Dataset entries:
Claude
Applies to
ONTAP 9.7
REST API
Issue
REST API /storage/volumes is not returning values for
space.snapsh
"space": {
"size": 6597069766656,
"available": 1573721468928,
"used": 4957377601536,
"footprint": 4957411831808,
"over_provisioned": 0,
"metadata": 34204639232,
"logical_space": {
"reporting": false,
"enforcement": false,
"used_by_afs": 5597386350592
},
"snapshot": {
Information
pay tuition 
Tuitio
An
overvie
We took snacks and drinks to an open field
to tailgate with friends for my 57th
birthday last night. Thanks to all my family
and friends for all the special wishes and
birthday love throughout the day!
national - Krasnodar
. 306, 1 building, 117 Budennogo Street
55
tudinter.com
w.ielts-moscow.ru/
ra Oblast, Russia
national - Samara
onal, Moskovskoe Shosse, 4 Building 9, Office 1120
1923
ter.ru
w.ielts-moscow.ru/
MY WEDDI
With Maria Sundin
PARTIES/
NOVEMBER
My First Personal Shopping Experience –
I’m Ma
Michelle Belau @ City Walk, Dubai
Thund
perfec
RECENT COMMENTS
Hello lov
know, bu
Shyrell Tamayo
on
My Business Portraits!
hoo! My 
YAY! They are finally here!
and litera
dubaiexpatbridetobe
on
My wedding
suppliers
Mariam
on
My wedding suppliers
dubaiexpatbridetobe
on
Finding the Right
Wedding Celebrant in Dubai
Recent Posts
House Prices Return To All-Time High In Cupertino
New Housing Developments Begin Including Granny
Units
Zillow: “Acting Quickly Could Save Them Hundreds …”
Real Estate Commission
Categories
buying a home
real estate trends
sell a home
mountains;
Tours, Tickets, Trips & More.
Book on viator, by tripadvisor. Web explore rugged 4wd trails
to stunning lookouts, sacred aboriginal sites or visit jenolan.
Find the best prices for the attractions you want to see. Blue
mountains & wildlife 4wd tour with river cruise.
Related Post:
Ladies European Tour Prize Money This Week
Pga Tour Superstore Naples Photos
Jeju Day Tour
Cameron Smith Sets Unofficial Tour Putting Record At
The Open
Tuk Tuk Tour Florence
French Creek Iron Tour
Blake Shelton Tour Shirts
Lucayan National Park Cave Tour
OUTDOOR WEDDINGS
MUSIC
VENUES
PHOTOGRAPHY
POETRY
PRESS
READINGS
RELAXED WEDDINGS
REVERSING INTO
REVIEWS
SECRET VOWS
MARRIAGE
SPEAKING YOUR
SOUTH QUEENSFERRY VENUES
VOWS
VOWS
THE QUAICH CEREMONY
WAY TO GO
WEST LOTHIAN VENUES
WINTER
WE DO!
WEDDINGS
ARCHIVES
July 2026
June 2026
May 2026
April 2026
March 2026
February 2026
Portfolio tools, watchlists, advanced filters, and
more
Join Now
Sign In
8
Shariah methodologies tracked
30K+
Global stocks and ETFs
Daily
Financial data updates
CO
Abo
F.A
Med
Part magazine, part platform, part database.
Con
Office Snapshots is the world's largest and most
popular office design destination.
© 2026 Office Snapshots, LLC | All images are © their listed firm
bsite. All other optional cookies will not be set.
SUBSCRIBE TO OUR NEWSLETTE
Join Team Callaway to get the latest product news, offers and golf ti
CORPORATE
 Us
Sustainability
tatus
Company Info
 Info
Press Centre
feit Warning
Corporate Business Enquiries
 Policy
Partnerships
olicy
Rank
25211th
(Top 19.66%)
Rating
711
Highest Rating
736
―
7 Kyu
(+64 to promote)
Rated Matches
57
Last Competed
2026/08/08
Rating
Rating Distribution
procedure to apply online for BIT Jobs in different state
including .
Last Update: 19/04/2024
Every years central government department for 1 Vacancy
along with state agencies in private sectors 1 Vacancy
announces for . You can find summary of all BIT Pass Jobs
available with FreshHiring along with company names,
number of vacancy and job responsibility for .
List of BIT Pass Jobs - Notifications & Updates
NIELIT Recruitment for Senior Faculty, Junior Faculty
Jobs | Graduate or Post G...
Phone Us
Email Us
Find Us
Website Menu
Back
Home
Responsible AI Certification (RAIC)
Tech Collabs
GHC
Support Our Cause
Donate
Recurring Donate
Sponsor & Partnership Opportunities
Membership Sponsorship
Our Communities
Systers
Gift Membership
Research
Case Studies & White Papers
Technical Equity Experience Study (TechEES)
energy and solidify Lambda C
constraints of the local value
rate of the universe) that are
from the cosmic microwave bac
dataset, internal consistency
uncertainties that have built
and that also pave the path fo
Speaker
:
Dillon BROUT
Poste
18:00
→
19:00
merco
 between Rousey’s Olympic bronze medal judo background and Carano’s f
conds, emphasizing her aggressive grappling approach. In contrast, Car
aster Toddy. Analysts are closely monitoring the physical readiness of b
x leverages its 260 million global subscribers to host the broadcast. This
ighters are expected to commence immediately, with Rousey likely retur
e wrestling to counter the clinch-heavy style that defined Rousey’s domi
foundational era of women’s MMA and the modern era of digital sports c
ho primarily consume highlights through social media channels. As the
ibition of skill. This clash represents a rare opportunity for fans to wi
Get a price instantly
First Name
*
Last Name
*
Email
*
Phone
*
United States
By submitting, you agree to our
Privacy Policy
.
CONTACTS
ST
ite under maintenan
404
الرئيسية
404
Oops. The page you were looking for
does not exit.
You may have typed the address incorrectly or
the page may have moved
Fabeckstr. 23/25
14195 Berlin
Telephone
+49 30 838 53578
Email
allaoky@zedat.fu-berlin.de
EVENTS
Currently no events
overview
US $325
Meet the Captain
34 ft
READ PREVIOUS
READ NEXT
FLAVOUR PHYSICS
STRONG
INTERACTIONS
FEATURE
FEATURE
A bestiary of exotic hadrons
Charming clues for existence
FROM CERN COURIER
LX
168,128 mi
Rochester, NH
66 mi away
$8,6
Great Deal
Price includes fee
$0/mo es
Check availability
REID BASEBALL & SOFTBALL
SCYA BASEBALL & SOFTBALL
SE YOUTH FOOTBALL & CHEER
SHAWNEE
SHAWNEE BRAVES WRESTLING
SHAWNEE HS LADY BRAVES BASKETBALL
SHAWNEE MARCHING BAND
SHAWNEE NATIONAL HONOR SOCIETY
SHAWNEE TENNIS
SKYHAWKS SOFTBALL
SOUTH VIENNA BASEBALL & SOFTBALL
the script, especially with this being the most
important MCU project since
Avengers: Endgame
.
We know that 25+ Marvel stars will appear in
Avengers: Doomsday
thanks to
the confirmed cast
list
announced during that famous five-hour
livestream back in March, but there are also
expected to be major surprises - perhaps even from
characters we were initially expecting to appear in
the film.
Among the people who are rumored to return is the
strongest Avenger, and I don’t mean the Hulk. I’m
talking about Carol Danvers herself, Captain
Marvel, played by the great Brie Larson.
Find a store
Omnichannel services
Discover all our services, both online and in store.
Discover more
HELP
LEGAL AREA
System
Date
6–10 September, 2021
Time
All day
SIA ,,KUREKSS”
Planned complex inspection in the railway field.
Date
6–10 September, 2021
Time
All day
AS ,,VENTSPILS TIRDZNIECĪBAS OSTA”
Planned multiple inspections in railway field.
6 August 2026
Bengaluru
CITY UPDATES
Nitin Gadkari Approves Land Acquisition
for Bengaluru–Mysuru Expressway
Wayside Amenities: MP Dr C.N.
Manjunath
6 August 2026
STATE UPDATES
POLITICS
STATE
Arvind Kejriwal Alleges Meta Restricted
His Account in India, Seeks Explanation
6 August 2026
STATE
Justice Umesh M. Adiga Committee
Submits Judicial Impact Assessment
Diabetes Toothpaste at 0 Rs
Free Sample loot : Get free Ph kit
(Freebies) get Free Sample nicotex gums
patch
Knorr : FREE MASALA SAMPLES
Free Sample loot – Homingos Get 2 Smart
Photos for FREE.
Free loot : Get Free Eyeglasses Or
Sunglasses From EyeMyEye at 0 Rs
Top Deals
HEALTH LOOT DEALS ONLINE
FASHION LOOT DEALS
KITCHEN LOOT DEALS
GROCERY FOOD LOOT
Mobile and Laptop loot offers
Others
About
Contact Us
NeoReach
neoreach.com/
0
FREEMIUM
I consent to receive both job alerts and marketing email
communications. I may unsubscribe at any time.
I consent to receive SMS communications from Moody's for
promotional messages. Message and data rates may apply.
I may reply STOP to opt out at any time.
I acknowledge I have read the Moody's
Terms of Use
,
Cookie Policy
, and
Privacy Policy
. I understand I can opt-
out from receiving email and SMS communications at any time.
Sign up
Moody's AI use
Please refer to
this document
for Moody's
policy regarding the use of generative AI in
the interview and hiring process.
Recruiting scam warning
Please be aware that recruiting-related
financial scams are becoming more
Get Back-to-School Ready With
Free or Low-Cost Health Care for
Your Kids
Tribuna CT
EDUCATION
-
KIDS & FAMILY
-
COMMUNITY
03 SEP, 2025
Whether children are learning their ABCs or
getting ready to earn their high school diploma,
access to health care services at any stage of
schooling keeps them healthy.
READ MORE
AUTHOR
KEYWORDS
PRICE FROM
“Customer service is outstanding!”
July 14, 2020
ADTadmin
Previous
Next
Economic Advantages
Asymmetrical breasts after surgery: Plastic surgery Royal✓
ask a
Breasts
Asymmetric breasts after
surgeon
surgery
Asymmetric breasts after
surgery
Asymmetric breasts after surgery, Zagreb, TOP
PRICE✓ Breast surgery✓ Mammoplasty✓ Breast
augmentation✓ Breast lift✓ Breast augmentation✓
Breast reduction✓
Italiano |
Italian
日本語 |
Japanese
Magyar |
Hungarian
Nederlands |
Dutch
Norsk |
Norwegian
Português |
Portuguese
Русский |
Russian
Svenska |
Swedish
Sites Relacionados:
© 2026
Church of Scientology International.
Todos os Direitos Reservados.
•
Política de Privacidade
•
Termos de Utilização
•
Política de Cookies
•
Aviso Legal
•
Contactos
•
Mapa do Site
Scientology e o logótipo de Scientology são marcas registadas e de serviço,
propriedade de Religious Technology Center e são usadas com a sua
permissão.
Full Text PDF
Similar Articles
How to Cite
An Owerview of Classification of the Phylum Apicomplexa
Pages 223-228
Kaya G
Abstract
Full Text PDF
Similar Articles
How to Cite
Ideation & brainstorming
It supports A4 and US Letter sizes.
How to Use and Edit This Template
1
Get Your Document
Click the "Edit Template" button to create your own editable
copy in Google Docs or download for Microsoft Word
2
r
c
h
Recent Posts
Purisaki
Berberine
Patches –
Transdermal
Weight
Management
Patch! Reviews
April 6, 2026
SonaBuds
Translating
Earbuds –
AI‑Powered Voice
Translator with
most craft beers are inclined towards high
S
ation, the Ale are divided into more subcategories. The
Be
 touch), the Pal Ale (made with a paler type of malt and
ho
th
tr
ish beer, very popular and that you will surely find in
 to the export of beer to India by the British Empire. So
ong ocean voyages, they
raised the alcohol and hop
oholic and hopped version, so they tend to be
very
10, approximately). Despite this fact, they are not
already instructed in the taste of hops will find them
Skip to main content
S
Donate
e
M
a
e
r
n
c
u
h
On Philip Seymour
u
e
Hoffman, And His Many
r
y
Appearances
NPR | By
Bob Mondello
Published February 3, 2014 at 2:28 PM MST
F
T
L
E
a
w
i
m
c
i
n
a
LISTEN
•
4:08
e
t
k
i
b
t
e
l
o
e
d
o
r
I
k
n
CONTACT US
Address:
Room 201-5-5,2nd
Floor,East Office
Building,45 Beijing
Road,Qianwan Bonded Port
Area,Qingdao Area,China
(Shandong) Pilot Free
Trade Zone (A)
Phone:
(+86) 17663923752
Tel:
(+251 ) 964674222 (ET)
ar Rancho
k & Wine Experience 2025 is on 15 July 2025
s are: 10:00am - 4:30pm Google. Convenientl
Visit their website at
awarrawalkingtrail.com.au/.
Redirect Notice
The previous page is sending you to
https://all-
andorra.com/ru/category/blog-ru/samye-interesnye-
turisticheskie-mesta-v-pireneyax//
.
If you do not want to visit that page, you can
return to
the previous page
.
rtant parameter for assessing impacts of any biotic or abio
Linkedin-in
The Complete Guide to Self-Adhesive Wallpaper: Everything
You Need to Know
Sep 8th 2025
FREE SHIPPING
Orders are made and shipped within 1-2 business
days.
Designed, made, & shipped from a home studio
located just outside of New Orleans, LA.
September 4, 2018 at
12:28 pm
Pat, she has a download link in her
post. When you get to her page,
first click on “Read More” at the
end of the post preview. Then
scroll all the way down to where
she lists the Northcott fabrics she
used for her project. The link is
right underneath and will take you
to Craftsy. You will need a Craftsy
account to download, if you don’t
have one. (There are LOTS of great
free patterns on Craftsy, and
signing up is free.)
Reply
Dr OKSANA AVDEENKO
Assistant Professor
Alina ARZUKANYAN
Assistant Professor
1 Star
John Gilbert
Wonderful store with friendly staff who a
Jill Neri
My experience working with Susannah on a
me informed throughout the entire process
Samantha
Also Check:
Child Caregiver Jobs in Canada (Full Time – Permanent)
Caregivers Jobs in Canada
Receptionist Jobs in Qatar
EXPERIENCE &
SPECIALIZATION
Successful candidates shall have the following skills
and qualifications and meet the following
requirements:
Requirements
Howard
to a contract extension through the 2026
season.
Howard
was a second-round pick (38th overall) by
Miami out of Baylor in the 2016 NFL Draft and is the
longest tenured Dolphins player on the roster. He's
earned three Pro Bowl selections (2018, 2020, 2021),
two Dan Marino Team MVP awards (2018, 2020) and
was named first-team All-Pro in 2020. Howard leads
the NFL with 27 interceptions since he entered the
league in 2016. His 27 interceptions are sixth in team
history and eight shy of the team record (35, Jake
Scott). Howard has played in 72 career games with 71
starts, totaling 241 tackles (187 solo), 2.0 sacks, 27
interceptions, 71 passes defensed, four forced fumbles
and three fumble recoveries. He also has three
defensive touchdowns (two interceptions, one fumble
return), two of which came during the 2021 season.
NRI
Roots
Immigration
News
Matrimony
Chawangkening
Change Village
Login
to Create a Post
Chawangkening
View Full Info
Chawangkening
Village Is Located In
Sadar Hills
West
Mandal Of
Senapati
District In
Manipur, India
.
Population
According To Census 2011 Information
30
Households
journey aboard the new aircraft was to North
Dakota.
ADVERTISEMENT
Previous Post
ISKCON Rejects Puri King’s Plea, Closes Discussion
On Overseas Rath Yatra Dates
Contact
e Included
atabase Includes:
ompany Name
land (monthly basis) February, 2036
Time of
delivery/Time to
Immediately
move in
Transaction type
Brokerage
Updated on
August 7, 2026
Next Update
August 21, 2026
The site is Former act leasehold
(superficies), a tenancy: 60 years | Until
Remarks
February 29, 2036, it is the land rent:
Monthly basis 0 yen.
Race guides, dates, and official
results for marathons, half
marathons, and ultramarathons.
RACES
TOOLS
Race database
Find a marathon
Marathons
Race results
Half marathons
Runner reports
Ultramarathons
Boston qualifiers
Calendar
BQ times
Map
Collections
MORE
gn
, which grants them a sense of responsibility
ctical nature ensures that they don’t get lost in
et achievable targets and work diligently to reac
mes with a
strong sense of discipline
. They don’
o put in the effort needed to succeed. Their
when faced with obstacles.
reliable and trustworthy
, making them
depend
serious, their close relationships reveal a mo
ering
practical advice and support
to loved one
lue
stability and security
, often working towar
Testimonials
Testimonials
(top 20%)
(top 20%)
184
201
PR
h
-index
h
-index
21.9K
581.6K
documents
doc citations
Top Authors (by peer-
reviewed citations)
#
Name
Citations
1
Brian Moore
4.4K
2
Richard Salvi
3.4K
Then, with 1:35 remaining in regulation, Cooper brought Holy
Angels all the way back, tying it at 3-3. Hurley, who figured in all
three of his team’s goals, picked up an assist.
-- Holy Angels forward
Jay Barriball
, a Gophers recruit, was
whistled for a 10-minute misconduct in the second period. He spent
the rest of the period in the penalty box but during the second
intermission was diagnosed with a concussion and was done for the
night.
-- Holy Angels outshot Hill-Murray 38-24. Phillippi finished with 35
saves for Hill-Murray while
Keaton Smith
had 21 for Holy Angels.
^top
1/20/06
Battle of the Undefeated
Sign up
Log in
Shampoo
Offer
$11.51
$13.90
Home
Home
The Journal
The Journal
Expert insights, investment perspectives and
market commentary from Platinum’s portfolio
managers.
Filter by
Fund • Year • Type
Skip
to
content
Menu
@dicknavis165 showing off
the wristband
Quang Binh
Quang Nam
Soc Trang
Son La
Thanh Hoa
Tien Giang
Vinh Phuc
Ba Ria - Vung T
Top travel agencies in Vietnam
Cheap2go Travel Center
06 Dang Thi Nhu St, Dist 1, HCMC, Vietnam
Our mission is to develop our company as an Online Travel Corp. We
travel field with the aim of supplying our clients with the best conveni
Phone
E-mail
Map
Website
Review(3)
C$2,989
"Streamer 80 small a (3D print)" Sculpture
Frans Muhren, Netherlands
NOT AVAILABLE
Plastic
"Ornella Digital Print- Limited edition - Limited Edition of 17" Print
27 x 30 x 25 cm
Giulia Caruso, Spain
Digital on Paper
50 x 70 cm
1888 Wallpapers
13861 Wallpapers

Task directions: Report each line of the data in which "Snapshots" occurs.

Your response:
Office Snapshots is the world's largest and most
© 2026 Office Snapshots, LLC | All images are © their listed firm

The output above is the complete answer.